Любезный друг! Здесь живут два человека, муж с женою. Оба они истинно добродетельные люди, или, по крайней мере, такими их называют. Какое необыкновенное явление в веке просвещенном! Я подумал было, что в другой раз настали времена баснословные; что Филемон и Бавкида из дерев опять превратились в людей и поселились в здешнем городе; а после узнал, что это не Филемон и Бавкида, а один старый небогатый помещик, который с женою своею живет точно так же, как жил Филемон с Бавкидою, а может быть и лучше: об этом судить мудрено. Филемон и Бавкида жили весьма за долго до нас, тогда, как дерева в веселой час пели песни, а пригорки и горы прыгали перед ними антраша; но наши герои живы еще и теперь, и в этом то состоит вся их выгода и преимущество пред теми. Филемон и Бавкида, живши в веке варварском, были презираемы развращенными современниками своими; напротив наша чета пользуется от всех величайшим уважением. Им нет и иного имени, все почти молодые люди обоего пола называют их: наши друзья. Какая честь для старого помещика и жены его, и какое чудо для света! молодые люди без меры любят и почитают стариков; нет ни одного собрания, где бы не говорили об них с величайшею похвалою; кавалеры и дамы не редко отказываются от маскарадов; покидают танцы и все веселости, извиняясь, что они в тот день не посещали еще друзей своих.
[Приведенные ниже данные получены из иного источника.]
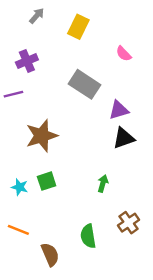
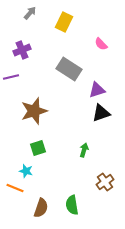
cyan star: (20, 187) -> (26, 171), moved
green semicircle: (88, 236) -> (72, 205), moved
brown semicircle: (50, 254) -> (41, 208), turned 42

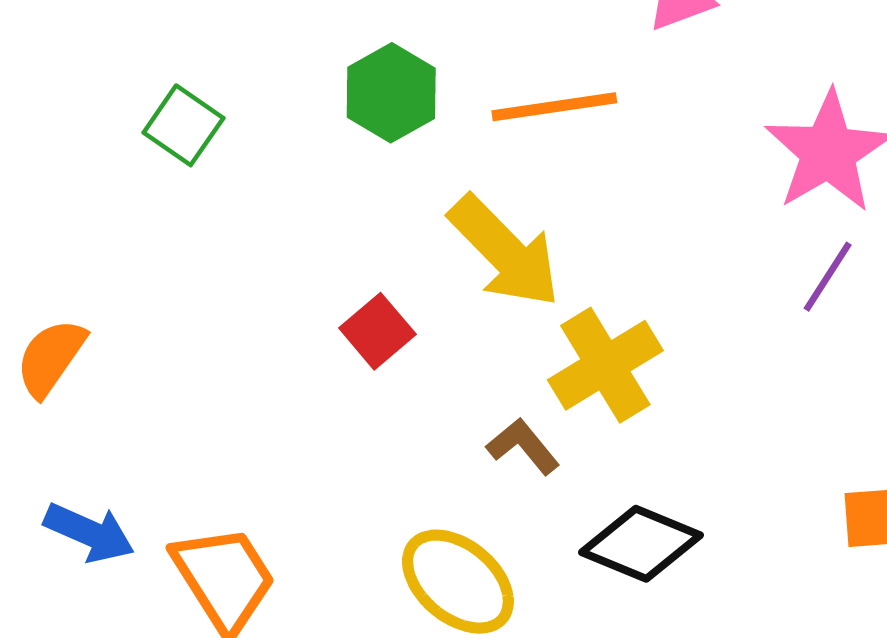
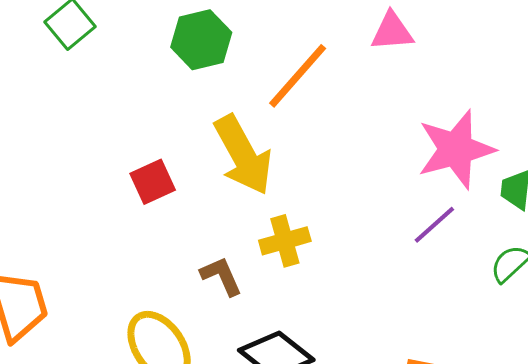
orange line: (554, 107) -> (298, 76), turned -56
yellow cross: (605, 365) -> (285, 241), size x0.7

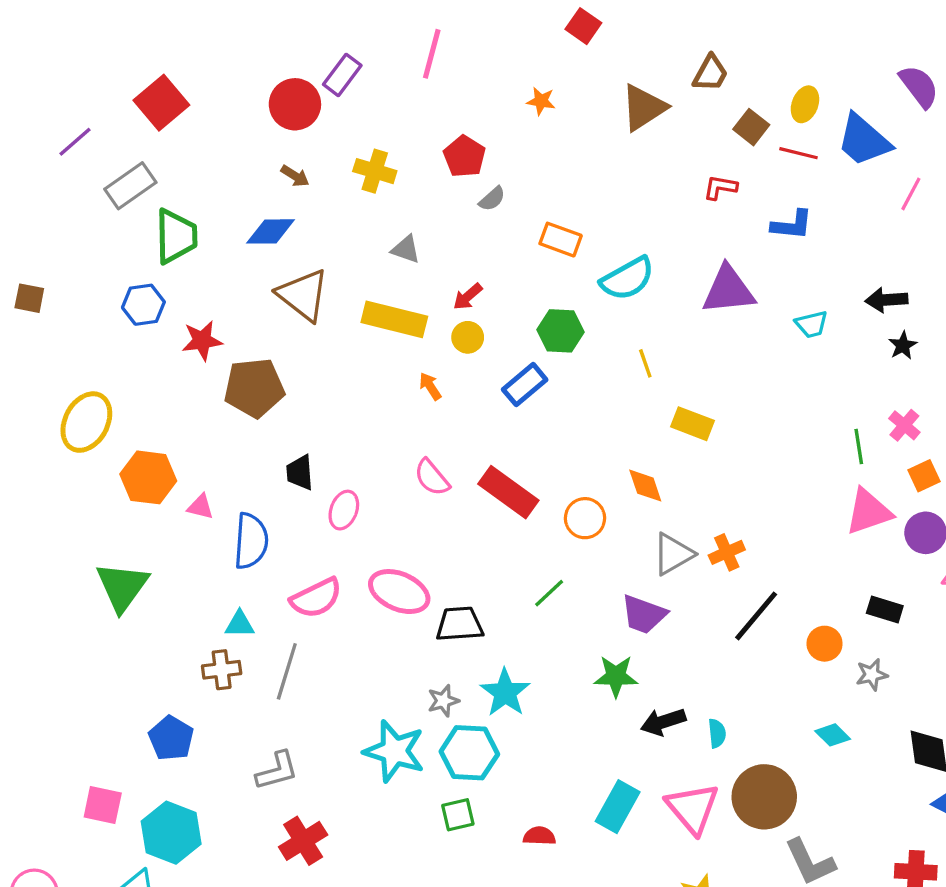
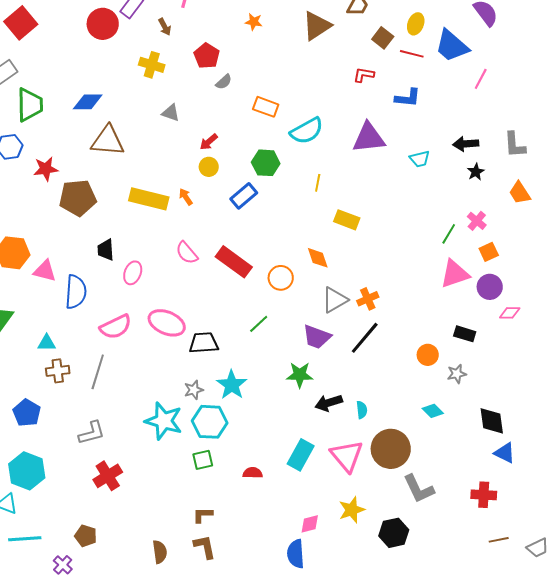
brown arrow: (295, 176) -> (165, 27), moved, turned 30
brown triangle: (303, 295) -> (108, 141), turned -33
yellow rectangle: (394, 319) -> (149, 199), moved
yellow line: (645, 363) -> (318, 183), turned 30
green line: (859, 446) -> (449, 234), turned 40
pink triangle: (200, 507) -> (45, 271), size x1.4
black line: (756, 616) -> (365, 338), moved
cyan triangle: (240, 624) -> (47, 343), moved

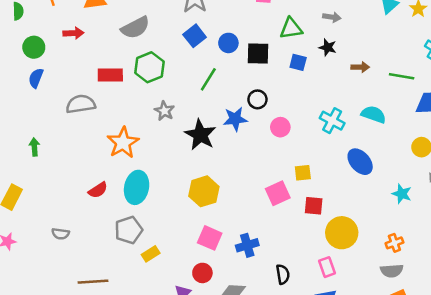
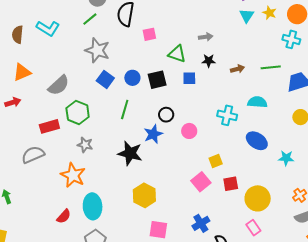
green triangle: (291, 29) -> (177, 54), turned 42
gray star: (164, 111) -> (85, 145), moved
cyan star: (402, 194) -> (286, 158), moved
blue cross: (247, 245) -> (201, 223), moved

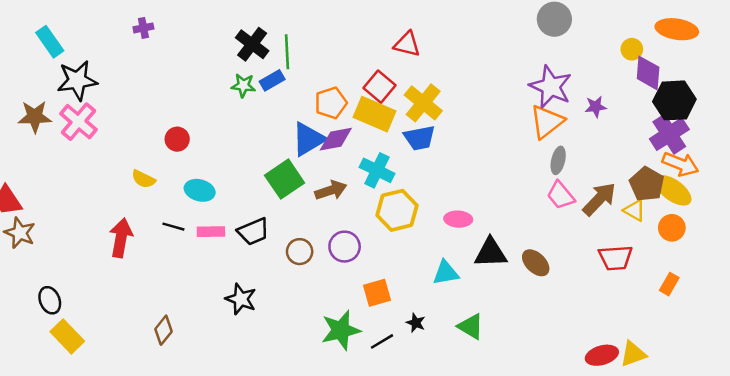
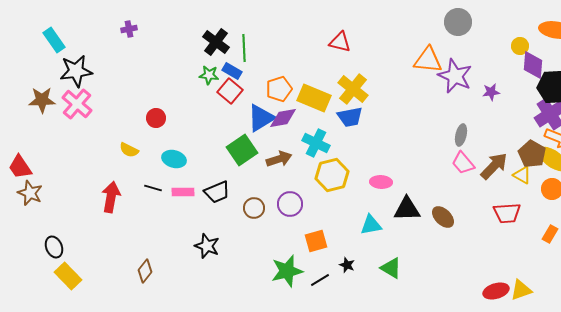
blue rectangle: (272, 80) -> (232, 71), turned 60
red square: (380, 87) -> (230, 91), moved
orange triangle: (547, 122) -> (428, 60), moved, turned 44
Всеобщие похвалы, возбудивши во мне уважение и даже удивление к сим людям, возбудили вместе и любопытство узнать их лично. Они должны быть или слишком добры, или слишком худы, думал я; однако последнее почитал несравненно более справедливым, нежели первое, потому что их прославляли одни молодые люди, а опытные старики отзывались о них не так-то хорошо. Я открыл сомнение свое одному знакомому мне молодому человеку, который был член общества, преданного друзьям.

" Старики не любят их из зависти, — отвечал он мне с неудовольствием, — по чести говорю, из одной постыдной зависти! Угодно ли, я познакомлю вас с ними? И вы увидите, что я говорю правду".

Я рад был сему случаю. На другой день он привел меня в дом друзей своих.

Хозяин и хозяйка приняли меня весьма ласково. Разговоры были самые приятные. Мы разговаривали около двух часов; но сии два часа показались мне не более двух минут: однако ж это мне не помешало заметить, что товарищ мой куда-то отлучился, и что тому уже более часа, как он нас оставил!. Я спросил хозяина, и получил в ответ, что он, будучи охотник до новостей, верно, занялся газетами, которые он обыкновенно читает в его кабинете. В это время хозяйка также вышла от нас в другую комнату. Спустя несколько минут по выходе ее взошел к нам товарищ мой с разгоревшимся лицом и помутившимися глазами. За ним, в сопровождении хозяйки, взошла неизвестная мне молодая барыня с таким же лицом и глазами, как и товарищ мой. Я заключил, что они, читая газеты, спорили о какой-нибудь новости, а может быть о чем либо и старом. Да и неудивительно, потому что один был русский француз, а другая русская же немка. Каждый имеет пристрастие говорить с похвалою о своем отечестве; а как говорить: с равнодушием, или с жаром, на это особенных правил не положено.